Directions for this task →
Below are the entries to work from; restate word for word the portion that opens with the line containing "You can also" and closes with the line containing "(314) 486-3500", keeping both.

(Items listed in a dataset)

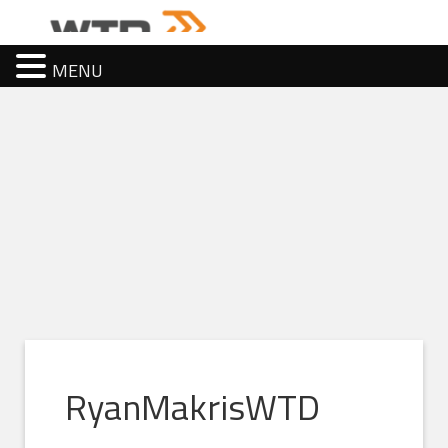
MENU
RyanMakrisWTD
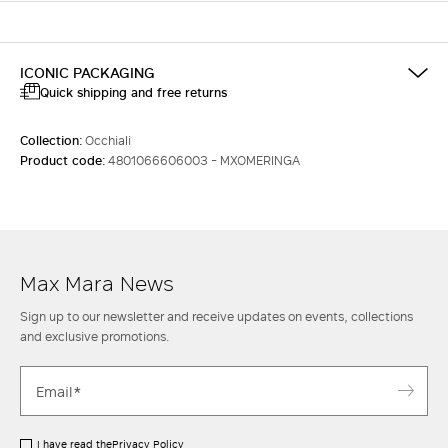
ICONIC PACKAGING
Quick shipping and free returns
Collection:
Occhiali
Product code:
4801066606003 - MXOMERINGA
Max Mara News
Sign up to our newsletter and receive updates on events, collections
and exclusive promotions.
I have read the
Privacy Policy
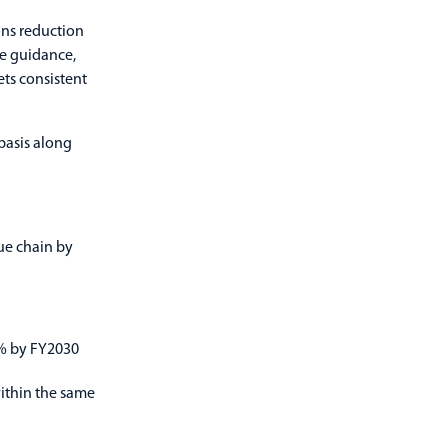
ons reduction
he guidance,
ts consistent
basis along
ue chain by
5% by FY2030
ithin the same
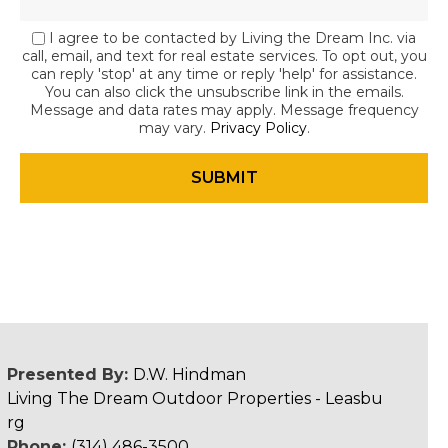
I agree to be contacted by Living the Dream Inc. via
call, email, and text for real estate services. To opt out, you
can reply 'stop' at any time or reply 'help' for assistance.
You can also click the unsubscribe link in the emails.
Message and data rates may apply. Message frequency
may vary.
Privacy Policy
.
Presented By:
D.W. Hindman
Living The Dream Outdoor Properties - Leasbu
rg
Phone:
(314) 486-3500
==
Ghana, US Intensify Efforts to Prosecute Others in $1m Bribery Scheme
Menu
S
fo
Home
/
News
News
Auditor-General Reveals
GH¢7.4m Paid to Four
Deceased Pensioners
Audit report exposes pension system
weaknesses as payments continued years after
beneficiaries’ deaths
--
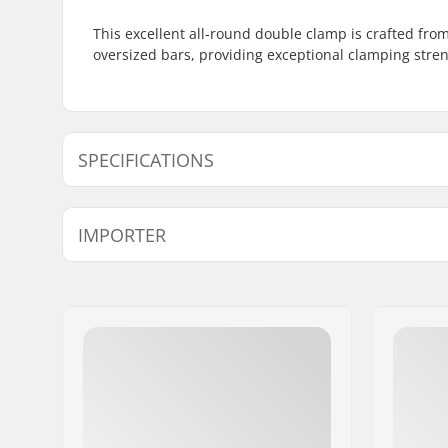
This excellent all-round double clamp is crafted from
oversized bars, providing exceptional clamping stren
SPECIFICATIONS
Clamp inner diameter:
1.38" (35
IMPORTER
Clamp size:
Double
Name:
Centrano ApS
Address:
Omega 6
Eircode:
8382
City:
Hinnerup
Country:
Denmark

Answer box →
You can also click the unsubscribe link in the emails.
Message and data rates may apply. Message frequency
may vary.
Privacy Policy
.
Presented By:
D.W. Hindman
Living The Dream Outdoor Properties - Leasbu
rg
Phone:
(314) 486-3500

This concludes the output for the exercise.